A Entidade recorrida contra - alegou pugnando pela improcedência do recurso e manutenção do julgado, interpondo ainda recurso subordinado nos termos do art. 682º do CPC, na parte em que decaiu, imputando à sentença, nessa parte, ao que se afigura, erro de julgamento, por não aplicação analógica do art. 9º nº 2 do DL nº 133/85.

O A., enquanto recorrido no recurso subordinado, contra - alegou, colocando como questão prévia a extemporaneidade do recurso subordinado e no mais pugnando pela improcedência deste.
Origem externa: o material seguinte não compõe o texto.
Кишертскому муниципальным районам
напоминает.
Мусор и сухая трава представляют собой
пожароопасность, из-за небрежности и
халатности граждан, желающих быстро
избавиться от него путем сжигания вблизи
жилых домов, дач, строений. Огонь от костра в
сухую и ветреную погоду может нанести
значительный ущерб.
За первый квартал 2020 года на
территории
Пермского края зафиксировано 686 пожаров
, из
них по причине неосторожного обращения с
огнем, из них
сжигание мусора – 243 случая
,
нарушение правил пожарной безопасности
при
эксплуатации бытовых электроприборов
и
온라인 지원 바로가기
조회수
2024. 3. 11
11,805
II – Na sentença em recurso foram dados como provados, com interesse para a decisão e com fundamento na prova documental e no acordo das partes, os factos constantes das alíneas A) a O), do ponto 2.1. de II, de fls. 535 a 543, que aqui se dão por integralmente reproduzidos.

III – Quanto à nulidade imputada à sentença por omissão de pronúncia da al. d) do nº 1 do art. 668º do CPC.
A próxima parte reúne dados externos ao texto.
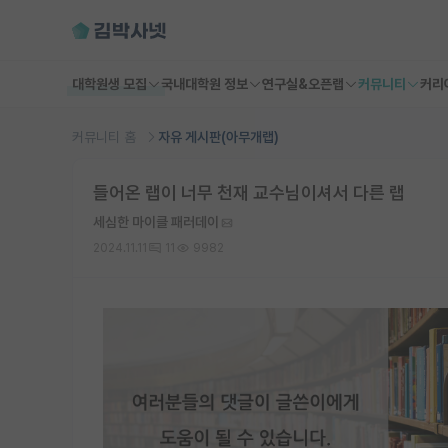
대학원생 모집
국내대학원 정보
연구실&오픈랩
커뮤니티
커리
커뮤니티 홈
자유 게시판(아무개랩)
들어온 랩이 너무 천재 교수님이셔서 다른 랩
세심한 마이클 패러데이
2024.11.11
11
9982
Invoca o requerente existir tal nulidade por a sentença não ter apreciado um conjunto de questões que devia ter apreciado.

No entanto, conforme resulta do corpo alegatório das alegações de recurso, o que o recorrente pretendia era a apreciação de todos os argumentos que invocou, relativamente aos diversos vícios que imputou ao acto impugnado.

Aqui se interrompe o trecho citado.